Apanhadão da semana: a treta literária de Édouard Louis e Elena Ferrante
PublishNews, Redação, 06/03/2026
Veja também: como a gamificação vem moldando estratégias de divulgação no mercado editorial e a repercussão da autobiografia de Gisèle Pelicot no Brasil

Escritor francês Édouard Louis | © Arnauld Derue / Editora Todavia
Escritor francês Édouard Louis | © Arnauld Derue / Editora Todavia

A nova "treta literária" do momento foi protagonizada por Édouard Louis; o escritor francês afirmou que a literatura de Elena Ferrante "é realmente ruim" e que os romances escritos pela italiana são feitos para adolescentes. A entrevista saiu na Folha de S. Paulo.
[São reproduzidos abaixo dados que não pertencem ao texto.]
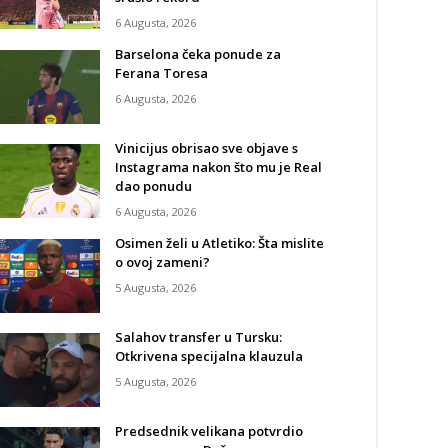
6 Augusta, 2026
Barselona čeka ponude za
Ferana Toresa
6 Augusta, 2026
Vinicijus obrisao sve objave s
Instagrama nakon što mu je Real
dao ponudu
6 Augusta, 2026
Osimen želi u Atletiko: Šta mislite
o ovoj zameni?
5 Augusta, 2026
Salahov transfer u Tursku:
Otkrivena specijalna klauzula
5 Augusta, 2026
Predsednik velikana potvrdio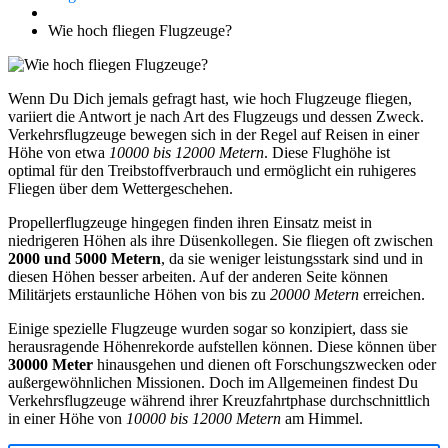
Wie hoch fliegen Flugzeuge?
Wenn Du Dich jemals gefragt hast, wie hoch Flugzeuge fliegen,
variiert die Antwort je nach Art des Flugzeugs und dessen Zweck.
Verkehrsflugzeuge bewegen sich in der Regel auf Reisen in einer
Höhe von etwa
10000 bis 12000 Metern
. Diese Flughöhe ist
optimal für den Treibstoffverbrauch und ermöglicht ein ruhigeres
Fliegen über dem Wettergeschehen.
Propellerflugzeuge hingegen finden ihren Einsatz meist in
niedrigeren Höhen als ihre Düsenkollegen. Sie fliegen oft zwischen
2000 und 5000 Metern
, da sie weniger leistungsstark sind und in
diesen Höhen besser arbeiten. Auf der anderen Seite können
Militärjets erstaunliche Höhen von bis zu
20000 Metern
erreichen.
Einige spezielle Flugzeuge wurden sogar so konzipiert, dass sie
herausragende Höhenrekorde aufstellen können. Diese können über
30000 Meter
hinausgehen und dienen oft Forschungszwecken oder
außergewöhnlichen Missionen. Doch im Allgemeinen findest Du
Verkehrsflugzeuge während ihrer Kreuzfahrtphase durchschnittlich
in einer Höhe von
10000 bis 12000 Metern
am Himmel.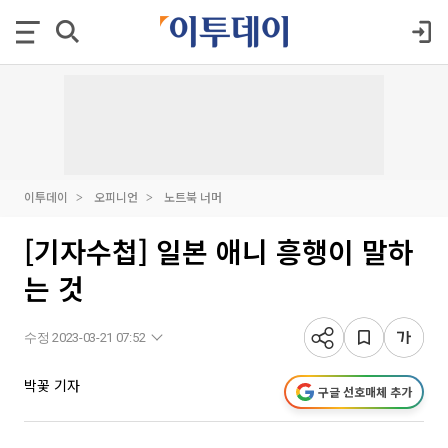
이투데이
오피니언
노트북 너머
[기자수첩] 일본 애니 흥행이 말하
는 것
수정 2023-03-21 07:52
박꽃 기자
구글 선호매체 추가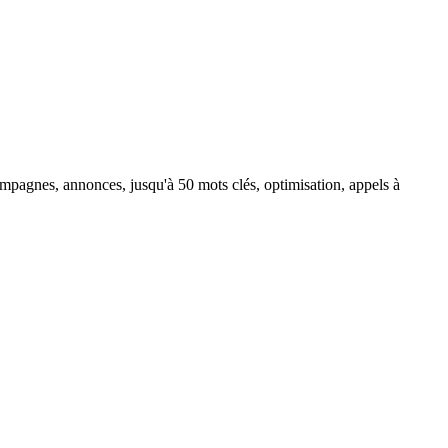
ampagnes, annonces, jusqu'à 50 mots clés, optimisation, appels à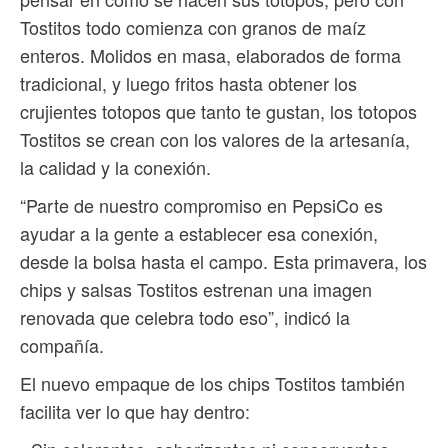
Tostitos todo comienza con granos de maíz
enteros. Molidos en masa, elaborados de forma
tradicional, y luego fritos hasta obtener los
crujientes totopos que tanto te gustan, los totopos
Tostitos se crean con los valores de la artesanía,
la calidad y la conexión.
“Parte de nuestro compromiso en PepsiCo es
ayudar a la gente a establecer esa conexión,
desde la bolsa hasta el campo. Esta primavera, los
chips y salsas Tostitos estrenan una imagen
renovada que celebra todo eso”, indicó la
compañía.
El nuevo empaque de los chips Tostitos también
facilita ver lo que hay dentro: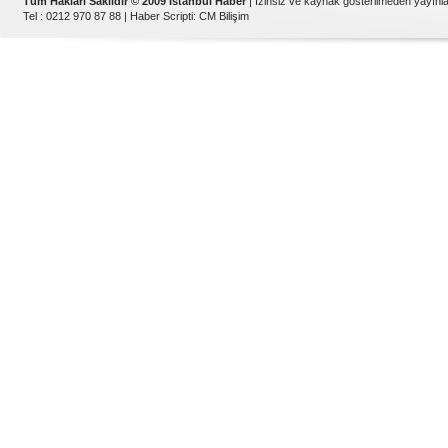
Tüm Hakları Saklıdır © 2009 İstanbul Haber
| İzinsiz ve kaynak gösterilmeden yayın
Tel : 0212 970 87 88 |
Haber Scripti
:
CM Bilişim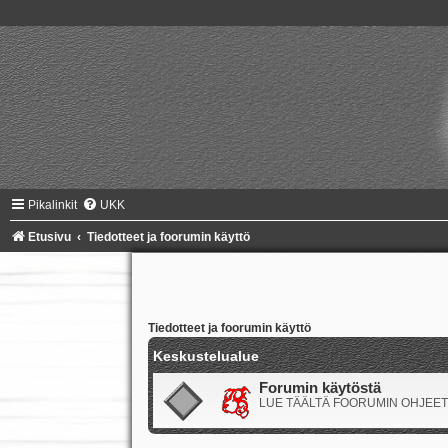
Pikalinkit
UKK
Etusivu
Tiedotteet ja foorumin käyttö
Tiedotteet ja foorumin käyttö
Keskustelualue
Forumin käytöstä
LUE TÄÄLTÄ FOORUMIN OHJEET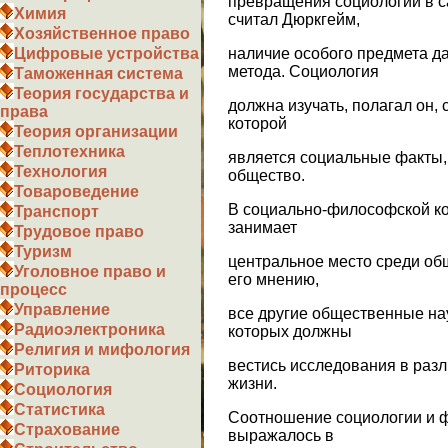
превращения социологии в с
Химия
считал Дюркгейм,
Хозяйственное право
наличие особого предмета д
Цифровые устройства
метода. Социология
Таможенная система
Теория государства и
должна изучать, полагал он,
права
которой
Теория организации
Теплотехника
является социальные факты,
Технология
общество.
Товароведение
В социально-философской к
Транспорт
занимает
Трудовое право
Туризм
центральное место среди об
Уголовное право и
его мнению,
процесс
Управление
все другие общественные нау
Радиоэлектроника
которых должны
Религия и мифология
вестись исследования в раз
Риторика
жизни.
Социология
Статистика
Соотношение социологии и 
Страхование
выражалось в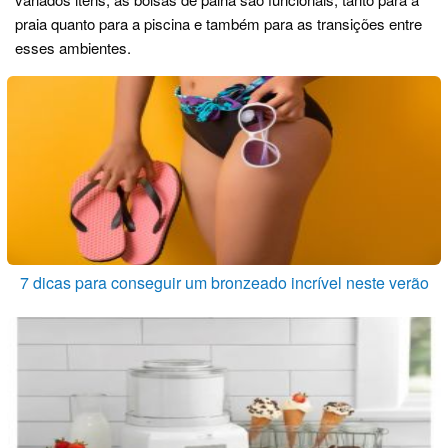
praia quanto para a piscina e também para as transições entre
esses ambientes.
7 dicas para conseguir um bronzeado incrível neste verão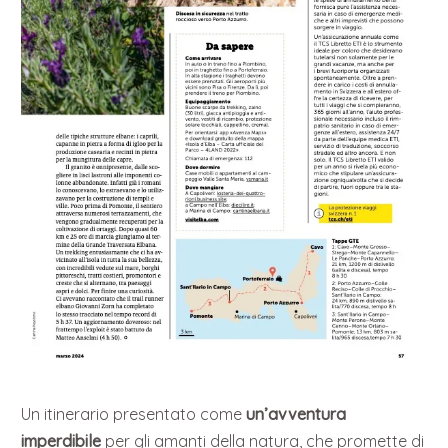
Un itinerario presentato come
un’avventura
imperdibile
per gli amanti della natura, che promette di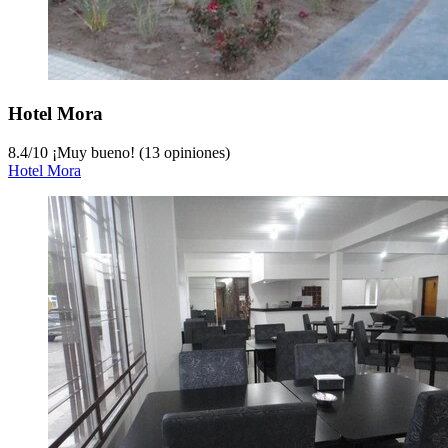
Hotel Mora
8.4
/
10
¡Muy bueno! (13 opiniones)
Hotel Mora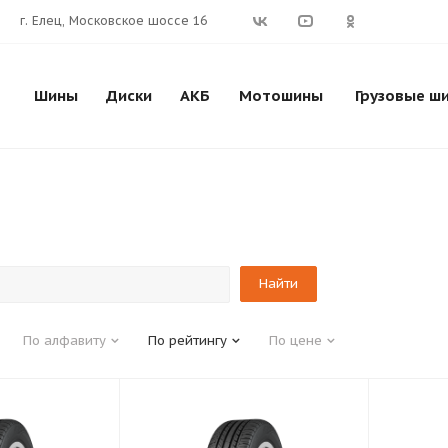
г. Елец, Московское шоссе 16
Шины
Диски
АКБ
Мотошины
Грузовые ш
По алфавиту
По рейтингу
По цене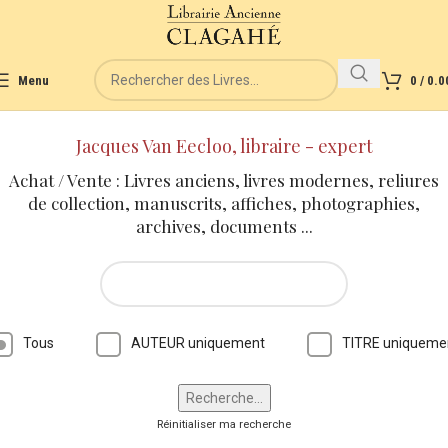
Menu
0
/
0.0
Jacques Van Eecloo, libraire - expert
Achat / Vente : Livres anciens, livres modernes, reliures
de collection, manuscrits, affiches, photographies,
archives, documents ...
Tous
AUTEUR uniquement
TITRE uniqueme
Réinitialiser ma recherche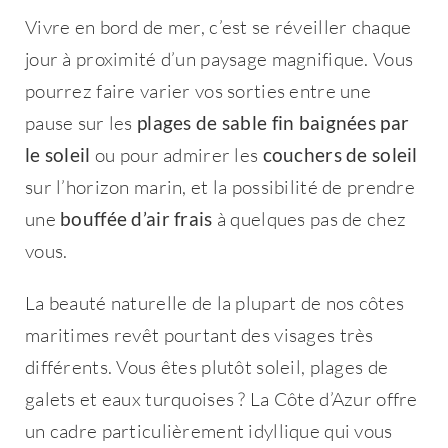
Vivre en bord de mer, c’est se réveiller chaque
jour à proximité d’un paysage magnifique. Vous
pourrez faire varier vos sorties entre une
pause sur les
plages de sable fin baignées par
le soleil
ou pour admirer les
couchers de soleil
sur l’horizon marin, et la possibilité de prendre
une
bouffée d’air frais
à quelques pas de chez
vous.
La beauté naturelle de la plupart de nos côtes
maritimes revêt pourtant des visages très
différents. Vous êtes plutôt soleil, plages de
galets et eaux turquoises ? La Côte d’Azur offre
un cadre particulièrement idyllique qui vous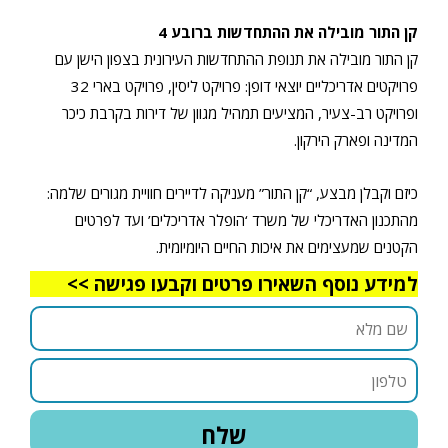
קן התור מובילה את ההתחדשות ברובע 4
קן התור מובילה את תנופת ההתחדשות העירונית בצפון הישן עם
פרויקטים אדריכליים יוצאי דופן: פרויקט ליסין, פרויקט בארי 32
ופרויקט רב-צעיר, המציעים תמהיל מגוון של דירות בקרבת כיכר
המדינה ופארק הירקון.
כיזם וקבלן מבצע, “קן התור” מעניקה לדיירים חוויית מגורים שלמה:
מהתכנון האדריכלי של משרד ‘הופלר אדריכלים’ ועד לפרטים
הקטנים שמעצימים את איכות החיים היומיומית.
למידע נוסף השאירו פרטים וקבעו פגישה >>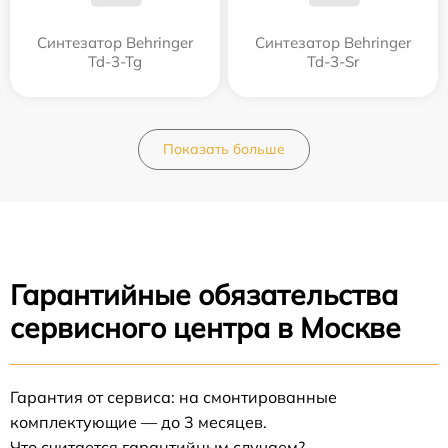
Синтезатор Behringer
Синтезатор Behringer
Td-3-Tg
Td-3-Sr
Показать больше
Гарантийные обязательства
сервисного центра в Москве
Гарантия от сервиса: на смонтированные
комплектующие — до 3 месяцев.
Что считается гарантийным случаем?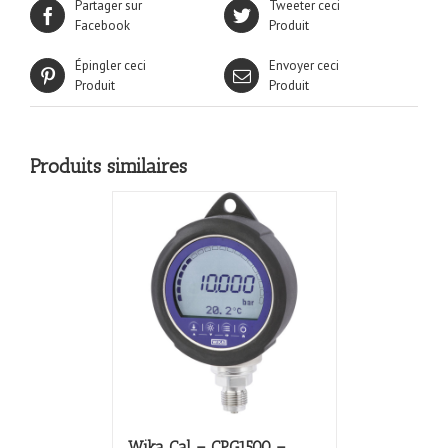
Partager sur
Tweeter ceci
Facebook
Produit
Épingler ceci
Envoyer ceci
Produit
Produit
Produits similaires
Wika Cal – CPG1500 –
A Folha também noticiou como uma das coleções mais importantes do acervo de Richard C. Ramer, colecionador de livros raros que morreu no último dia 4 de fevereiro, aos 83 anos, foi vendida há pouco mais de um ano para uma instituição brasileira. O conjunto inclui 684 livros, documentos e panfletos impressos no século 19 nos primeiros parques tipográficos da América portuguesa.

O Globo fez uma resenha crítica do novo livro de Gisèle Pelicot. Em 2024, os casos de estupros recorrentes que a francesa sofria de seu marido tiveram grande repercussão na mídia. No Valor, uma matéria explica como as editoras buscam retomar os clássicos para ganhar público nos dias de hoje. A Rádio Senado repercutiu dados recentes que apontam como as mulheres lideram os rankings de leitura no país. O Jornal da Unesp contou a história da Editora Unesp, e como um Prêmio Jabuti ajudou a lançar a editora no mercado.

A Rolling Stone compilou informações de veículos norte-americanos para mostrar como os dados de leitores estão moldando o futuro do streaming em 2026.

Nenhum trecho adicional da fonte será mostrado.